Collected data
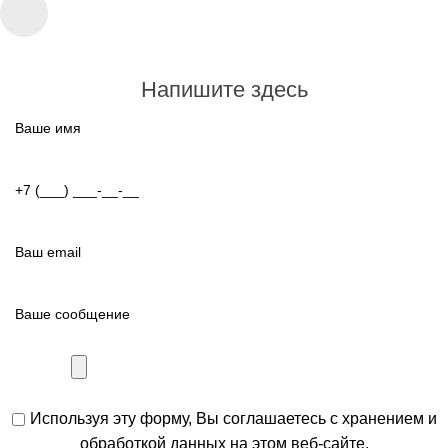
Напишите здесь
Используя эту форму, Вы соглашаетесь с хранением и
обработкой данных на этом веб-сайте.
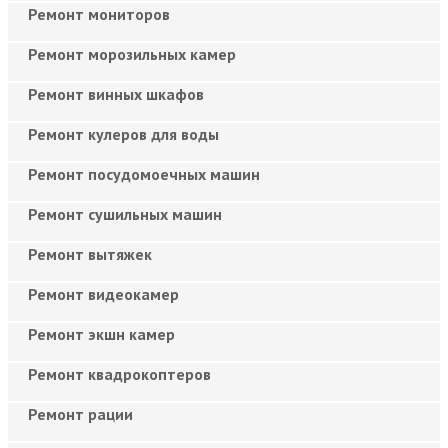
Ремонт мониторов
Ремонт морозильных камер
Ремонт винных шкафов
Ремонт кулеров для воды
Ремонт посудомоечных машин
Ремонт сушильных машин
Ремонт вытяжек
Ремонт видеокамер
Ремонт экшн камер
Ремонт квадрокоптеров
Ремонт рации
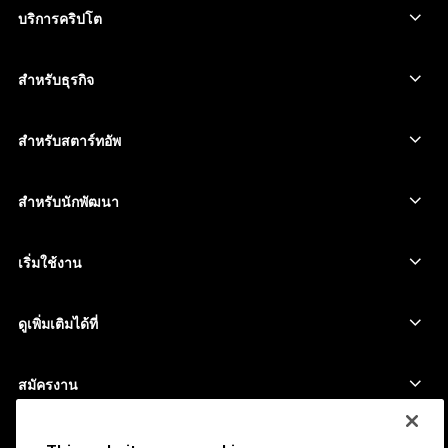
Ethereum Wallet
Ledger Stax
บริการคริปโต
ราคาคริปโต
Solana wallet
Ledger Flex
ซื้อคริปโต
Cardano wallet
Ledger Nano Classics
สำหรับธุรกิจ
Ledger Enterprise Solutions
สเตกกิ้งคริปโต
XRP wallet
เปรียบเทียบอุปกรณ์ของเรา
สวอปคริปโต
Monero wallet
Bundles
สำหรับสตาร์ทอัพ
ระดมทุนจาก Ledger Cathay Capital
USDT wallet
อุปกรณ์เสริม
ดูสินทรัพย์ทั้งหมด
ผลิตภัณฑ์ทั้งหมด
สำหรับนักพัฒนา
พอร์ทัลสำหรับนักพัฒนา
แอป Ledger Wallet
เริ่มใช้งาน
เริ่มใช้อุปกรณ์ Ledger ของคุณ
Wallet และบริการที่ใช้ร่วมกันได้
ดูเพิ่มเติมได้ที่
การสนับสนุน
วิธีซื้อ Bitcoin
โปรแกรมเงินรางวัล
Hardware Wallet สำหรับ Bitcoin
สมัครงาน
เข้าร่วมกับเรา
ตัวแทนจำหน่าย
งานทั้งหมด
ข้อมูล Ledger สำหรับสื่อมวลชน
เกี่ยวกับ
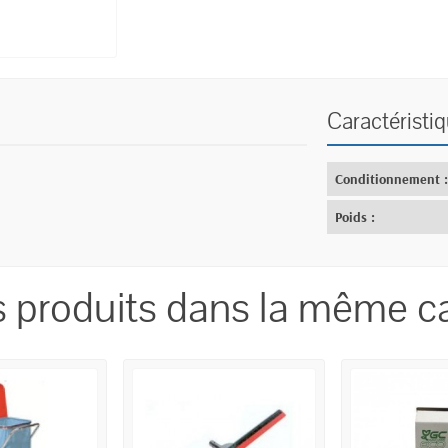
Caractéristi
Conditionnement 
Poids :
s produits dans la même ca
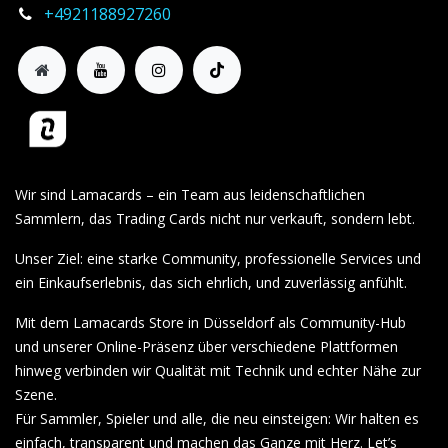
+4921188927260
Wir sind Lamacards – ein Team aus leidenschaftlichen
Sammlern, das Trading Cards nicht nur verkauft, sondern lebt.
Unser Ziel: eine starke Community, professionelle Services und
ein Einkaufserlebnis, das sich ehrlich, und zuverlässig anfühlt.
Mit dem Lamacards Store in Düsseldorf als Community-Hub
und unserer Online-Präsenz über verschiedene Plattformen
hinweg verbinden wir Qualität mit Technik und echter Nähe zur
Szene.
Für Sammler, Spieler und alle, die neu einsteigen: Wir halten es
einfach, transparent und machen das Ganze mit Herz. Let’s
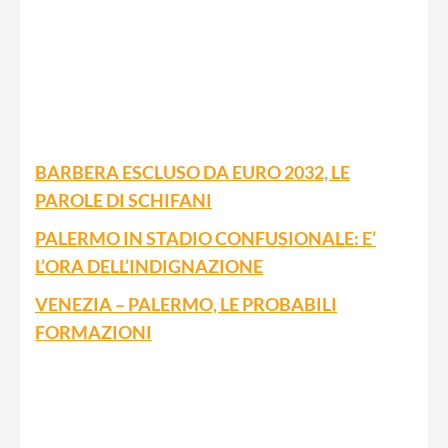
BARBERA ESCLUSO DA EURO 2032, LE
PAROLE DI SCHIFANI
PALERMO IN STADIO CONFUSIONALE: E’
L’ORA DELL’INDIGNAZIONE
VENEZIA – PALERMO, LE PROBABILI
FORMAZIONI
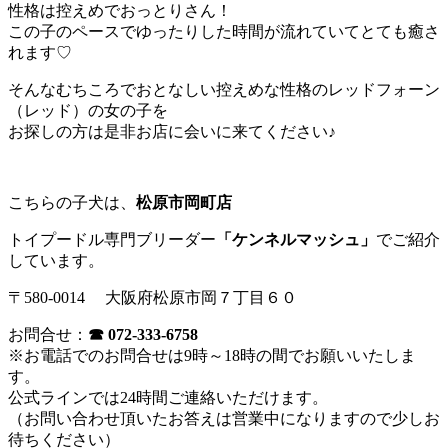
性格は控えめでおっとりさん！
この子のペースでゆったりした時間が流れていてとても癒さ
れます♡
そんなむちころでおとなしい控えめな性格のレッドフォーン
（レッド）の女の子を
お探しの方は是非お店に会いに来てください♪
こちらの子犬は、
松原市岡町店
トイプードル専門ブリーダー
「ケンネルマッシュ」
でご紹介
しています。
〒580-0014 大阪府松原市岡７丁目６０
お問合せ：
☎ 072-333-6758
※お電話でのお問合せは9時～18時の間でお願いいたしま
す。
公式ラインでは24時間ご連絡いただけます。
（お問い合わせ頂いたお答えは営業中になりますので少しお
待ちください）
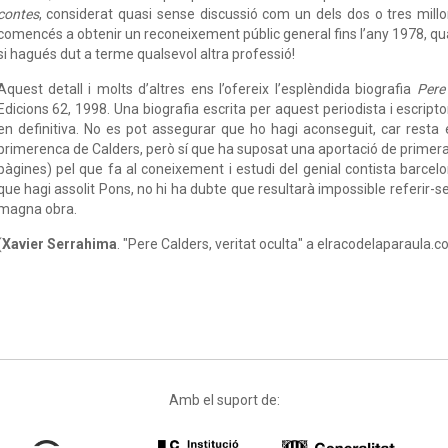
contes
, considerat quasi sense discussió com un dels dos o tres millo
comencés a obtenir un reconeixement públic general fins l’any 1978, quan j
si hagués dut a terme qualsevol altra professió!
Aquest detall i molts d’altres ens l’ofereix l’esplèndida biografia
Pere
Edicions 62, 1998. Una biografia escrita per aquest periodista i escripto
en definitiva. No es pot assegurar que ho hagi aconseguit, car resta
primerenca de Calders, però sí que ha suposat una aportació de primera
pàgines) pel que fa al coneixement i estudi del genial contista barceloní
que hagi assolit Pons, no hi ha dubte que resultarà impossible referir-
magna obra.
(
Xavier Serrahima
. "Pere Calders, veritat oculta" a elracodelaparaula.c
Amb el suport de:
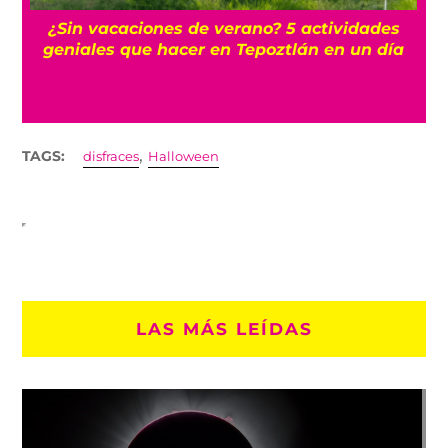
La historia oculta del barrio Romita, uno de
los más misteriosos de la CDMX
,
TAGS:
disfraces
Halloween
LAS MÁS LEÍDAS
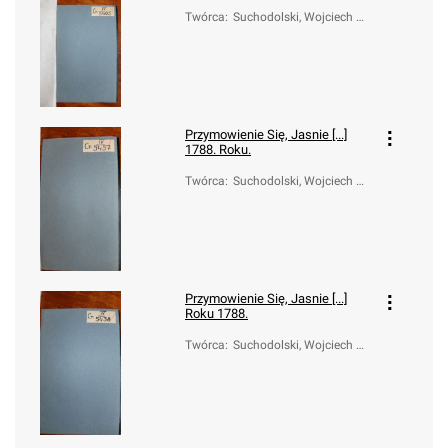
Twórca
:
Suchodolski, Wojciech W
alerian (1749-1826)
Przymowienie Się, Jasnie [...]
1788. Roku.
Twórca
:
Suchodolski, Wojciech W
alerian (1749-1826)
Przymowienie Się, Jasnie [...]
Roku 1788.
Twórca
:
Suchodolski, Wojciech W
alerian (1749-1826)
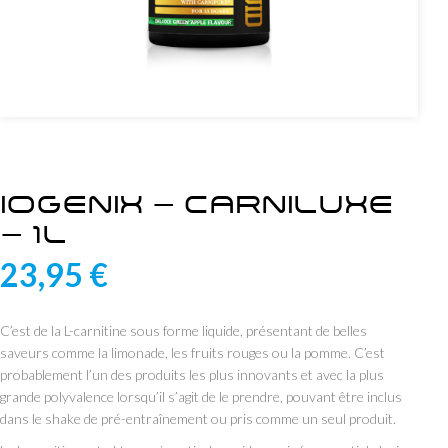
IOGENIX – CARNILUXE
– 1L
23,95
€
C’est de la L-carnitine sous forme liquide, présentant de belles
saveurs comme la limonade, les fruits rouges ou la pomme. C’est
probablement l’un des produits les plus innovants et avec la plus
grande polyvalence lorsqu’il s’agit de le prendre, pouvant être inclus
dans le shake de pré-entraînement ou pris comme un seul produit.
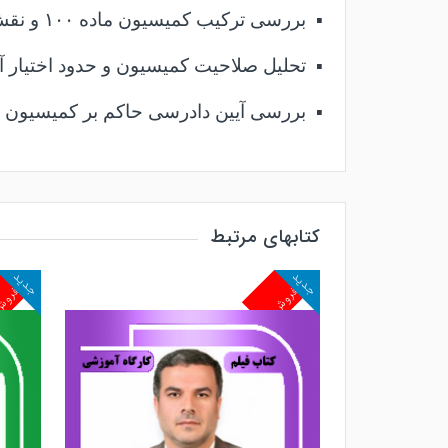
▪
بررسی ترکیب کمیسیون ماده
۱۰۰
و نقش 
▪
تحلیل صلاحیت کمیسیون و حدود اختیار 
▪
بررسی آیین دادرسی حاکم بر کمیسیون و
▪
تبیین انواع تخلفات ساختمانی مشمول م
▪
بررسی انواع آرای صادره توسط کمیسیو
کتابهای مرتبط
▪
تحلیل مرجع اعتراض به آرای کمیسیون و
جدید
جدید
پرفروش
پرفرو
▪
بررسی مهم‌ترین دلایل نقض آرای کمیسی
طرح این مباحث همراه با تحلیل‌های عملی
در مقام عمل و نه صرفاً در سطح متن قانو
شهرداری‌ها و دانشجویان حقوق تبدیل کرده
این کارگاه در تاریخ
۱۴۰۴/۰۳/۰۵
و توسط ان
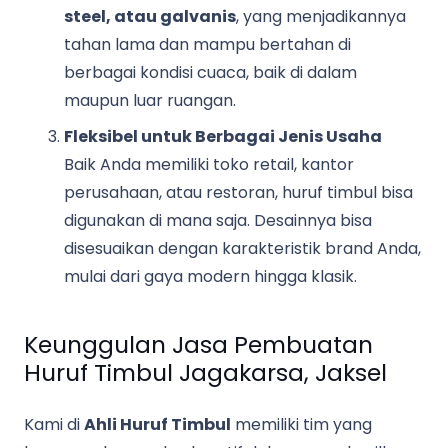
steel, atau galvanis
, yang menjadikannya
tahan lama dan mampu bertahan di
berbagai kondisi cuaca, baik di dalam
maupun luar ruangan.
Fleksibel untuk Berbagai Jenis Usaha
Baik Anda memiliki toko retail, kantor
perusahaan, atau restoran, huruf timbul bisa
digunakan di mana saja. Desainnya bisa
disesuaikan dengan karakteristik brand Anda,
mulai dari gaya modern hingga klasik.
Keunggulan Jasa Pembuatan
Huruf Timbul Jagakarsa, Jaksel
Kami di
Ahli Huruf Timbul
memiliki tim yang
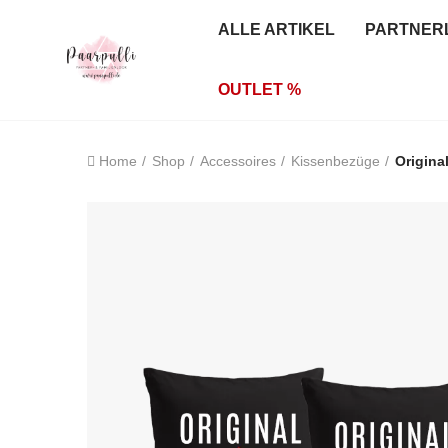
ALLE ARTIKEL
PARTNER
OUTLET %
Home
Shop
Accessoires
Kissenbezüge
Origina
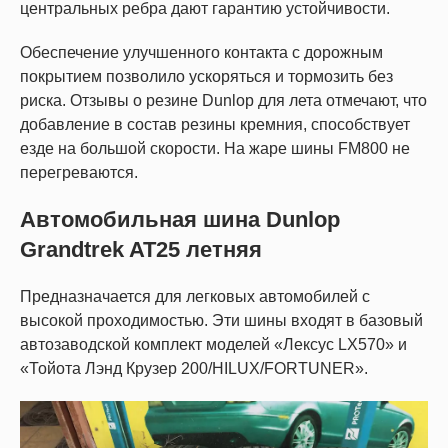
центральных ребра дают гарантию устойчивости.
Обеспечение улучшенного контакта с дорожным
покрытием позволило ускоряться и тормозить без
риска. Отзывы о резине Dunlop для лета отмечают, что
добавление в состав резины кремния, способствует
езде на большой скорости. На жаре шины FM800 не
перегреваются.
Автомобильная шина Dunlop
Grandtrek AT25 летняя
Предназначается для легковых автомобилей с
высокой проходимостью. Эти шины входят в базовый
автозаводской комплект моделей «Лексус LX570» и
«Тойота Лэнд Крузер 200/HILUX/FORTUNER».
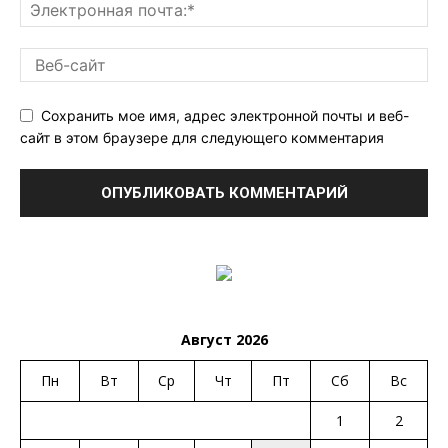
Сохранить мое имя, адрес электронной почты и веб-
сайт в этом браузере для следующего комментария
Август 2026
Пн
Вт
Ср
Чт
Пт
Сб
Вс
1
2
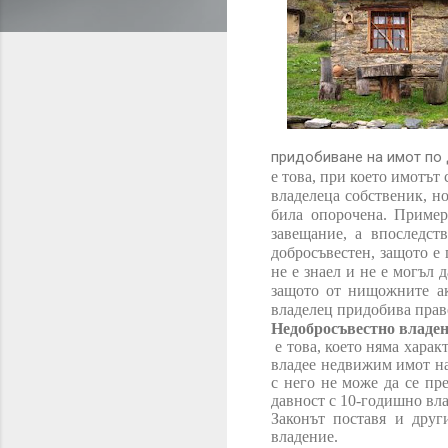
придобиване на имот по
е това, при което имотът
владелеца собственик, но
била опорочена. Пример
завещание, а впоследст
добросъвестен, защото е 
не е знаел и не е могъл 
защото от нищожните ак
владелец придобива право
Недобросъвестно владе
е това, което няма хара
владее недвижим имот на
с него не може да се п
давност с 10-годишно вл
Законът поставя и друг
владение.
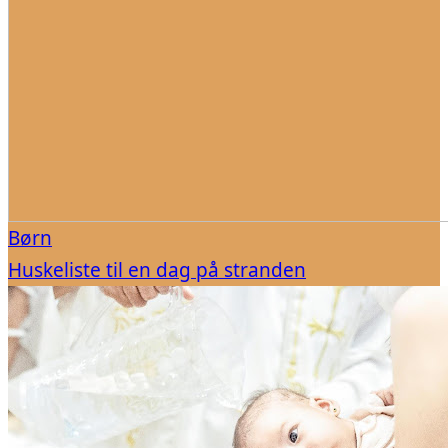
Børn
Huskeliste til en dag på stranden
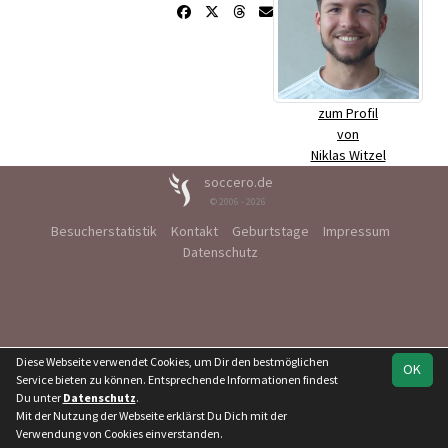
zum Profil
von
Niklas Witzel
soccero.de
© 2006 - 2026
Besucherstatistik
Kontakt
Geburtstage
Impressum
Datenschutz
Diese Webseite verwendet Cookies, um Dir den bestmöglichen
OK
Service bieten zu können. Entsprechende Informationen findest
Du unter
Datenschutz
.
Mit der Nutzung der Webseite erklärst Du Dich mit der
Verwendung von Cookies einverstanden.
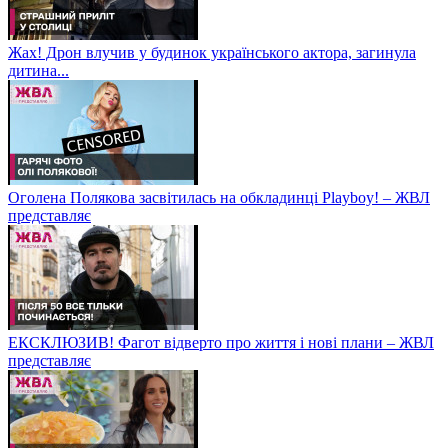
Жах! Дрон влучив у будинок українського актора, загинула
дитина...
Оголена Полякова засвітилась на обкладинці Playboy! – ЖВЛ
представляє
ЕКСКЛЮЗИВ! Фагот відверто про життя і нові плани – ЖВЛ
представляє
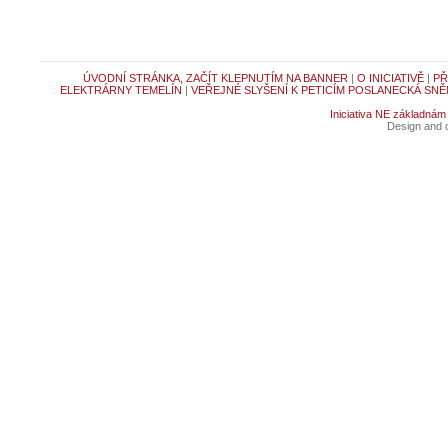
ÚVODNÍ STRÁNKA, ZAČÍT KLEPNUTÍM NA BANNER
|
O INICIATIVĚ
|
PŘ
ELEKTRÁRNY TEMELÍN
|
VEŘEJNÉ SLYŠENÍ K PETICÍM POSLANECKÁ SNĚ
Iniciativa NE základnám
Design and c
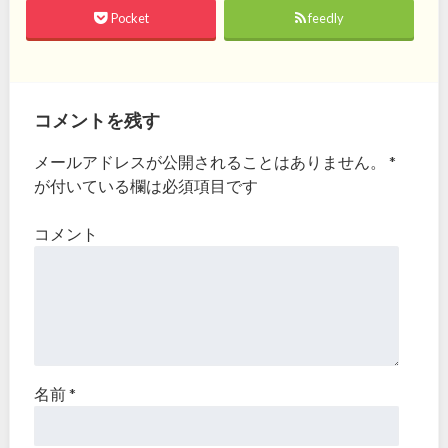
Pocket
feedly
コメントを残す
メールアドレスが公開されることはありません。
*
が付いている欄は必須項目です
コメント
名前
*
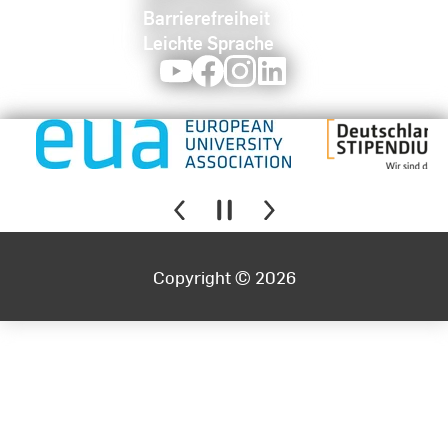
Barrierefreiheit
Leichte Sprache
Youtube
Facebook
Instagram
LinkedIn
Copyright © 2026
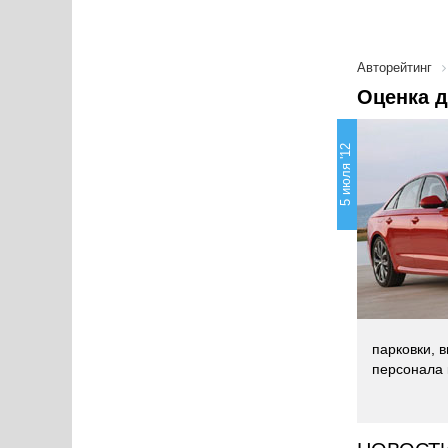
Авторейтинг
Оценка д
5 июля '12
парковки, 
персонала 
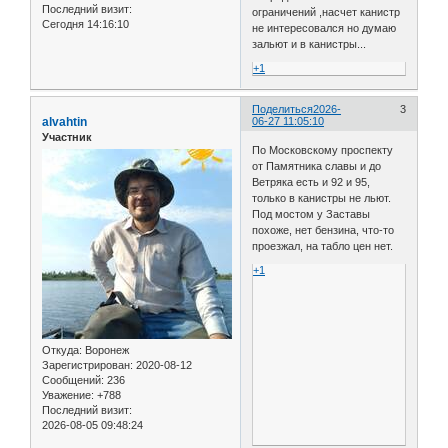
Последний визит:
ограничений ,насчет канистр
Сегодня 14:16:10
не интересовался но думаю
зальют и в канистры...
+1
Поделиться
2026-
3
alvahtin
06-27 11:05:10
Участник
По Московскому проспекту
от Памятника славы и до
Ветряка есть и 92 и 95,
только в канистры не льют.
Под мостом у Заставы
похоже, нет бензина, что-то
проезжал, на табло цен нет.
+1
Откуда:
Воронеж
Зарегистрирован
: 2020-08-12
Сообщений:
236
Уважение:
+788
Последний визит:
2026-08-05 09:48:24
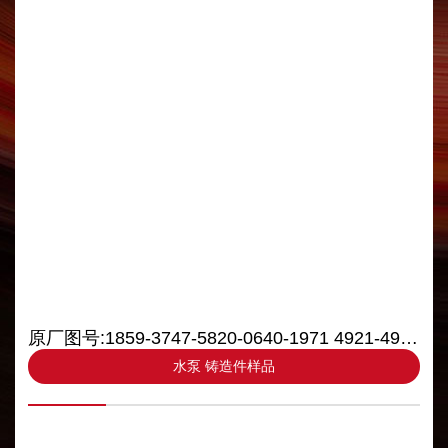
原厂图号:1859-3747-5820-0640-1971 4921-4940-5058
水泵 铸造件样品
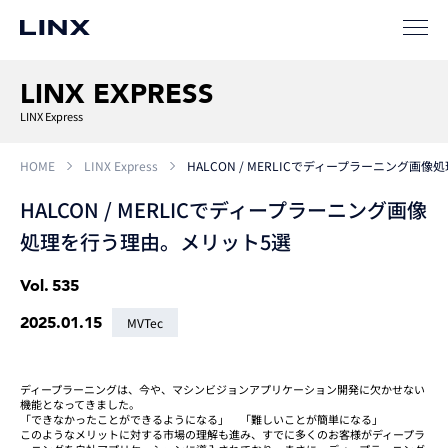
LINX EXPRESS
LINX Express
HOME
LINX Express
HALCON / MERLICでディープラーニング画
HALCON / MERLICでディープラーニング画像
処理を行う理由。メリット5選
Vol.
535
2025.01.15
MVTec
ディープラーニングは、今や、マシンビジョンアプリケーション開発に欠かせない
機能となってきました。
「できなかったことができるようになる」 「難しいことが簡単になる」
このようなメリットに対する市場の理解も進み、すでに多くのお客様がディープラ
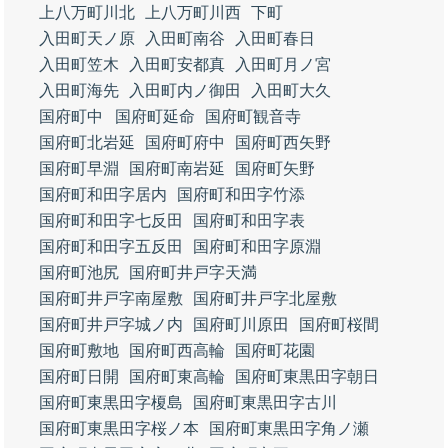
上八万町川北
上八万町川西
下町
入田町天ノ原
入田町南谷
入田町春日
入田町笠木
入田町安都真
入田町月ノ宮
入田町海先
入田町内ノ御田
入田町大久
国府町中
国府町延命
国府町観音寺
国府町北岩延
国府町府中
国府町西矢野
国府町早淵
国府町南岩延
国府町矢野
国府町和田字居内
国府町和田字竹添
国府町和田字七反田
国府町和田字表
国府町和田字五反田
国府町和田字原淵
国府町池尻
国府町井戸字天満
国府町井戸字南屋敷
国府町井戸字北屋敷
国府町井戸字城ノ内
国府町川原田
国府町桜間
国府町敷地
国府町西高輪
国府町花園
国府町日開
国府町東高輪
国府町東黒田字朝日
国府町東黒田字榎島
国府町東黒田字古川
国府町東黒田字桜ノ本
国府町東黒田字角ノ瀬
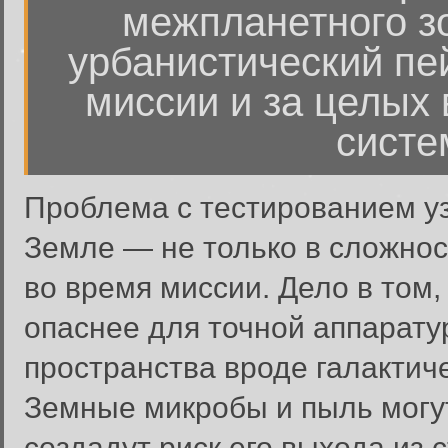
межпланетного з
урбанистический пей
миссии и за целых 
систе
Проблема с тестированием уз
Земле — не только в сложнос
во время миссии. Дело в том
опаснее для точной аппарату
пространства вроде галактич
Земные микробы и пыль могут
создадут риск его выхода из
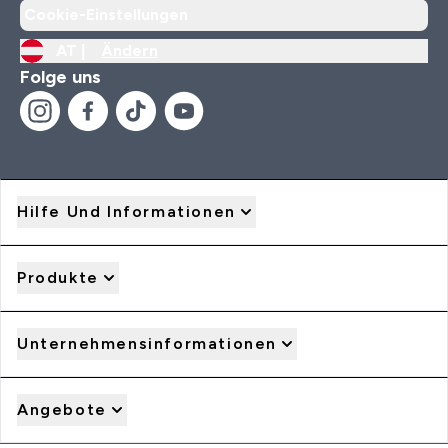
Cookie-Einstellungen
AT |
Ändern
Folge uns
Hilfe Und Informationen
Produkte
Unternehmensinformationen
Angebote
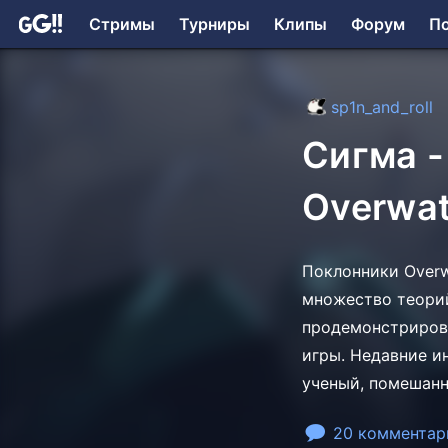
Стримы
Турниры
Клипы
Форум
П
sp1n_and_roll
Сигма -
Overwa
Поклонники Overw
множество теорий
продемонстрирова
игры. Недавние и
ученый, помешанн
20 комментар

• [What to work on]: Reproduce only the lines above spanning from the line containing "สำหรับสตาร์ทอัพ" through the line containing "Wallet และบริการที่ใช้ร่วมกันได้", word for word.

• [Response]:
สำหรับสตาร์ทอัพ
ระดมทุนจาก Ledger Cathay Capital
USDT wallet
อุปกรณ์เสริม
ดูสินทรัพย์ทั้งหมด
ผลิตภัณฑ์ทั้งหมด
สำหรับนักพัฒนา
พอร์ทัลสำหรับนักพัฒนา
แอป Ledger Wallet
เริ่มใช้งาน
เริ่มใช้อุปกรณ์ Ledger ของคุณ
Wallet และบริการที่ใช้ร่วมกันได้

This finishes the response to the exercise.